De la decena de parejas que se apersonaron en el transcurso de un año, ocho estuvieron conformadas por varones, una por mujeres, y otra por un varón y una mujer. De estos veinte uniformados que nos tocaron en suerte, sólo uno vino en dos ocasiones distintas.

“La idea es que los denunciados no puedan acusarnos de persecución y hostigamiento”, nos explicó el único agente que labró una infracción y a quien le pedimos que se quedara un rato por temor a las represalias que nuestros vecinos nos imponían cada vez que la Policía se retiraba del edificio. “Si esta gente hace de las suyas después de que mi compañero y yo nos vamos, esperen al menos una hora para volver a llamar al 911 así aumentan las chances de que otro agente les labre una infracción. Si yo actuara por segunda vez en el mismo día, mi intervención perdería validez”.

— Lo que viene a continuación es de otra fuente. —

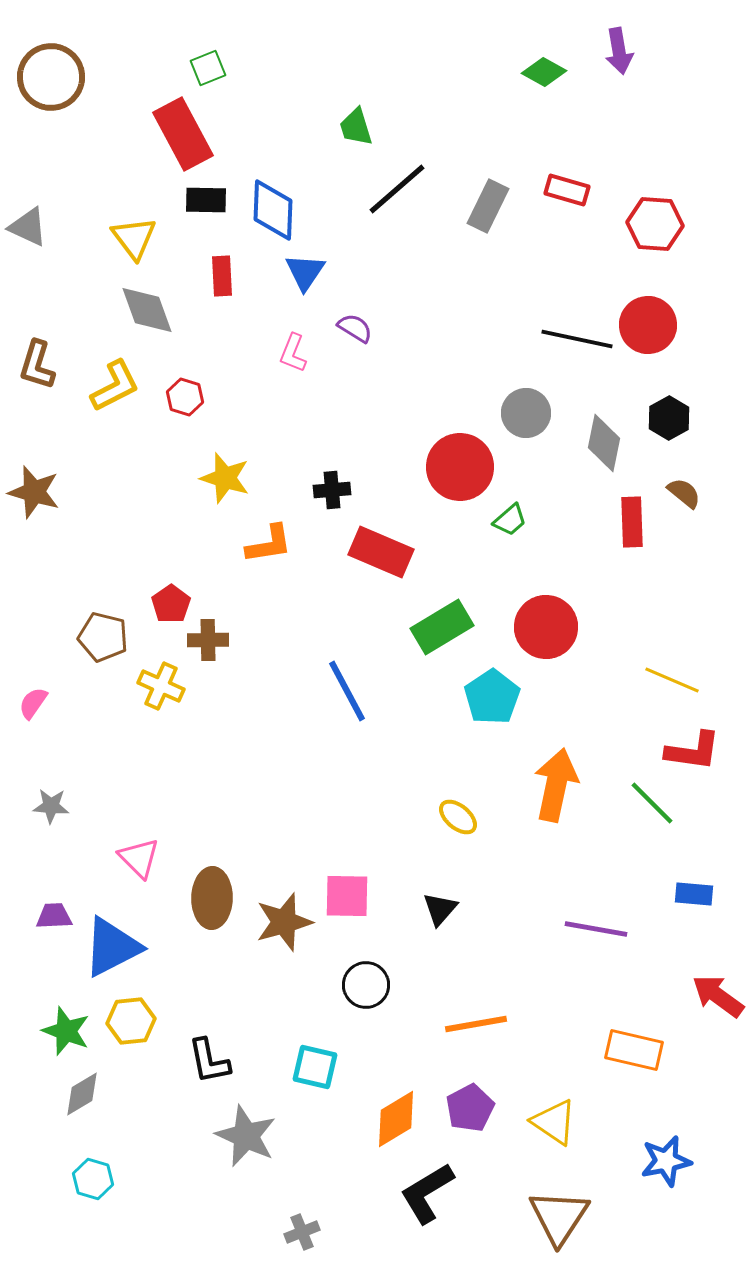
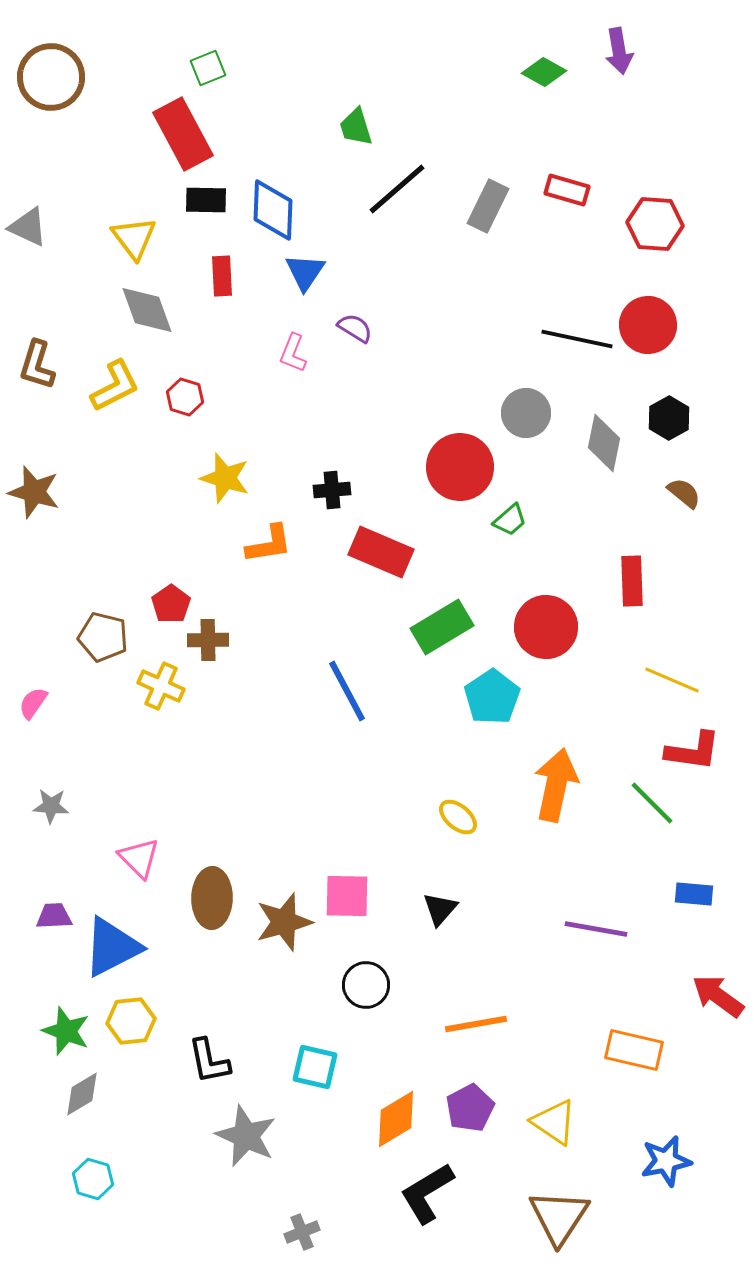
red rectangle at (632, 522): moved 59 px down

Porque interactuamos con veinte agentes distintos, debimos contarle lo mismo a cada dúo uniformado y a aquél que se presentó solo. En otras palabras, a partir de la segunda intervención policial empezamos a notar que cada visita nos retrotraía a foja cero: en lugar de dar cuenta de un conflicto que se agravaba con el tiempo, cada denuncia nueva parecía carecer de antecedentes, de contexto.

En estas circunstancias el brazo armado de la Ley actúa de manera espasmódica, sin atar ningún cabo. Otro agente nos explicó que sólo una Fiscalía puede vincular denuncias y, en el marco de una causa judicial ya iniciada, accionar de modo contundente contra los denunciados. Mientras tanto, ante un vecino que provoca ruidos molestos, la Policía sólo puede pedirle que cese la inconducta y, si el denunciado no acata, labrarle una infracción.

“Este país es un chiste…”. Así contestó un integrante de la antepenúltima dupla que pasó por nuestro domicilio, cuando le preguntamos por qué la Policía sigue actuando igual ante vecinos que -nos consta- cuentan con un sumario abierto en la Fiscalía Nº 8.